Lettre au ministère des Finances / Interdire le rachat de polices d’assurance vie par des tiers à des fins spéculatives


Date de parution : 08/01/2016
Personne(s)-ressource(s) : Lyne Duhaime

Montréal, le 1er août 2016

Monsieur Richard Boivin Sous‐ministre adjoint
Politiques relatives aux institutions financières et au droit corporatif
Ministère des Finances 8, rue Cook, bureau 4.28
Québec (Québec) G1R 0A4


Monsieur,

Nous désirons d’abord vous remercier d’avoir accepté notre invitation le 16 juin dernier à assister à la réunion du comité des présidents de l’ACCAP‐Québec. À cette occasion, nous vous avions manifesté notre préoccupation à l’égard d’un phénomène qui prend de l’ampleur actuellement au Québec, soit le rachat des polices d’assurance vie par un tiers à des fins commerciales ou spéculatives. Ce commerce est inquiétant et soulève des préoccupations éthiques et économiques. C’est sans nul doute ce qui a motivé la majorité des provinces canadiennes à interdire cette pratique.

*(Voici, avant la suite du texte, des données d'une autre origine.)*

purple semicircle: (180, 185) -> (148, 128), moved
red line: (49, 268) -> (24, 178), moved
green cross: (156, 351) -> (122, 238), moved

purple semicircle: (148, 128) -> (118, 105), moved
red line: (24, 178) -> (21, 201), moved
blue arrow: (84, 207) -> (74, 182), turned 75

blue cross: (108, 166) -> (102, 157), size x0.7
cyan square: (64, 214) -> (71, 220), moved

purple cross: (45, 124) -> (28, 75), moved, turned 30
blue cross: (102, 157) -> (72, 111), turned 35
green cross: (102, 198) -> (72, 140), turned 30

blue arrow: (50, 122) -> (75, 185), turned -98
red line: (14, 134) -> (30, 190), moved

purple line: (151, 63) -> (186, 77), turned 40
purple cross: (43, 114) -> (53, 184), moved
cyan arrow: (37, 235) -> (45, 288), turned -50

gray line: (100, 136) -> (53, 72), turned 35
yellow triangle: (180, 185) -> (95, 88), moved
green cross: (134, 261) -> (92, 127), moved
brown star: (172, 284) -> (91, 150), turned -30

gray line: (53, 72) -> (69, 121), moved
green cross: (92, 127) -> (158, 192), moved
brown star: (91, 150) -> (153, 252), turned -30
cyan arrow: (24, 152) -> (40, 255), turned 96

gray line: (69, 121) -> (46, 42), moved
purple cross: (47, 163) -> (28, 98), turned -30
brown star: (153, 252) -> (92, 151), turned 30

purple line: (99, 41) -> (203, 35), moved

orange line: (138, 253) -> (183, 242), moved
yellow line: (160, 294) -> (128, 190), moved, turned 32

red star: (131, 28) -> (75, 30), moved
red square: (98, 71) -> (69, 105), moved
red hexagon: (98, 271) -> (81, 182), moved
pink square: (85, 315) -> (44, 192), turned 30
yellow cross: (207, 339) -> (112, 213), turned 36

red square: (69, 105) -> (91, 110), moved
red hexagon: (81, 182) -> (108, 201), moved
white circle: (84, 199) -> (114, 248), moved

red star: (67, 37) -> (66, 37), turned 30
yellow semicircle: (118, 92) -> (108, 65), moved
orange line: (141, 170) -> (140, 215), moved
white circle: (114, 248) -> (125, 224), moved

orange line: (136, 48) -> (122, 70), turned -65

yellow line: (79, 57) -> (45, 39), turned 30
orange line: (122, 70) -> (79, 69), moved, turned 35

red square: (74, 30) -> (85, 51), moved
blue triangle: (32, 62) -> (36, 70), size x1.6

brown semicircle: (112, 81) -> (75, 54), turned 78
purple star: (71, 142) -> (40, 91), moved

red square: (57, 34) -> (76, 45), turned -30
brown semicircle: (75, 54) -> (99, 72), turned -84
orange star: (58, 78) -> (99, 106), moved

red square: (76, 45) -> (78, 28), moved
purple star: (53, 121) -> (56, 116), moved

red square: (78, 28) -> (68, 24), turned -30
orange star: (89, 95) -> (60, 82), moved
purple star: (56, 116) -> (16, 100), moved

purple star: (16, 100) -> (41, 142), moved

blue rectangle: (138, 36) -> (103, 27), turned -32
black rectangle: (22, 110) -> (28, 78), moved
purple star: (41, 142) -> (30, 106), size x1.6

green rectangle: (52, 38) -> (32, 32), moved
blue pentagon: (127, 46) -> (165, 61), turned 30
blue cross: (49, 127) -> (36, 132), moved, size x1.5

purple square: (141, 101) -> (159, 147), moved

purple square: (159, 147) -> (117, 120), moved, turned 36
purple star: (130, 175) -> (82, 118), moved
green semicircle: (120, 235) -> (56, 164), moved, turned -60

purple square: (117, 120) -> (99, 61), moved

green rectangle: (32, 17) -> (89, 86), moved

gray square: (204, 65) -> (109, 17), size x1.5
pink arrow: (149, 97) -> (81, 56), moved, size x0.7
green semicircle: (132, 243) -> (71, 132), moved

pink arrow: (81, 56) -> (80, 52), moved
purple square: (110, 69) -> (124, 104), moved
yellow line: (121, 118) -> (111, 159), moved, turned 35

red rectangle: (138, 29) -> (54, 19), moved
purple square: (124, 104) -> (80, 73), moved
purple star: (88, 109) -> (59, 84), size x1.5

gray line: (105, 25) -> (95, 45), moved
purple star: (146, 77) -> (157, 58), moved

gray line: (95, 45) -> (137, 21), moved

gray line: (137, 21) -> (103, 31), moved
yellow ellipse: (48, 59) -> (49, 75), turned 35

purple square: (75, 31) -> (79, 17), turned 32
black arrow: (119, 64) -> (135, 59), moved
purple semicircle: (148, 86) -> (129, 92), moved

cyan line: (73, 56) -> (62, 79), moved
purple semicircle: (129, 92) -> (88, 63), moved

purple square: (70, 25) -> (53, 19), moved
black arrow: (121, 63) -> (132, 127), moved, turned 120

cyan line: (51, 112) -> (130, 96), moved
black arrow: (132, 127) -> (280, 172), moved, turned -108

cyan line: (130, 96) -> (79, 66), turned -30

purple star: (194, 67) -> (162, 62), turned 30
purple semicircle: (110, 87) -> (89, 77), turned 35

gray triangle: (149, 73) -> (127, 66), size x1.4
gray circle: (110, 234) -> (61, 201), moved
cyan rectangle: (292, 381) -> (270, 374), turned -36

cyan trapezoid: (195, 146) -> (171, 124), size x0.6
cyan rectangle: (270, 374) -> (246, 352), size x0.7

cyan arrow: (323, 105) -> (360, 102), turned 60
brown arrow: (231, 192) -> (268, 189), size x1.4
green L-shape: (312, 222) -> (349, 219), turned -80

À cet égard, il n’y a que quatre provinces au Canada qui n’interdisent pas formellement le rachat de police par des tiers à des fins commerciales ou spéculatives, soit le Québec, la Saskatchewan, le Nouveau‐Brunswick et la Nouvelle‐Écosse. La Saskatchewan dans le cadre de la révision de la Loi sur les assurances a indiqué vouloir interdire cette pratique (voir article 7‐16 du projet de loi 177, Insurance Act, SS 2015, c. I‐9.11). De plus, les lois sur les assurances du Nouveau‐Brunswick et de la Nouvelle‐Ecosse n’interdisent pas cette pratique mais reconnaissent, quant à elles, la validité d’une disposition dans un contrat d’assurance qui interdit toute cession des droits de l’assuré (voir les articles 161(4) et 210 (5) de la Loi sur les assurances du Nouveau‐Brunswick, LRN‐B 1973, c.I‐12 et les articles 90 (5) et 164 (4) de la Insurance Act de la Nouvelle‐Écosse, RSNS 1989, c.231). Une telle disposition existe aussi dans la loi actuelle de la Saskatchewan (voir les articles 163 (4) et 250 (5) de la Saskatchewan Insurance Act, Chapter S‐26). Il s’ensuit qu’à moins d’intervenir rapidement, le Québec deviendra LA province du commerce du rachat de police par des tiers à des fins commerciales ou spéculatives.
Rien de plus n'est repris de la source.